Exercise aim => The expected output is the data below, character for character, without its pictures.

Data supplied =>
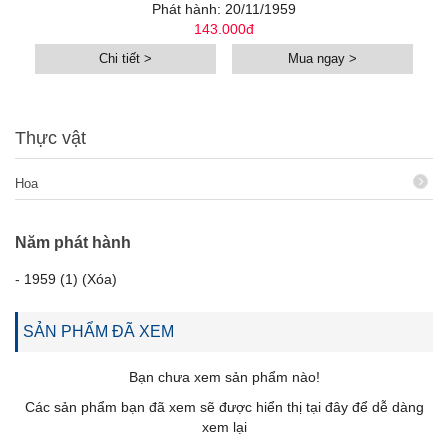
Phát hành: 20/11/1959
143.000đ
Chi tiết >
Mua ngay >
Thực vật
Hoa
Năm phát hành
-
1959 (1) (Xóa)
SẢN PHẨM ĐÃ XEM
Bạn chưa xem sản phẩm nào!
Các sản phẩm bạn đã xem sẽ được hiển thị tại đây để dễ dàng
xem lại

Solution =>
Phát hành: 20/11/1959
143.000đ
Chi tiết >
Mua ngay >
Thực vật
Hoa
Năm phát hành
-
1959 (1) (Xóa)
SẢN PHẨM ĐÃ XEM
Bạn chưa xem sản phẩm nào!
Các sản phẩm bạn đã xem sẽ được hiển thị tại đây để dễ dàng
xem lại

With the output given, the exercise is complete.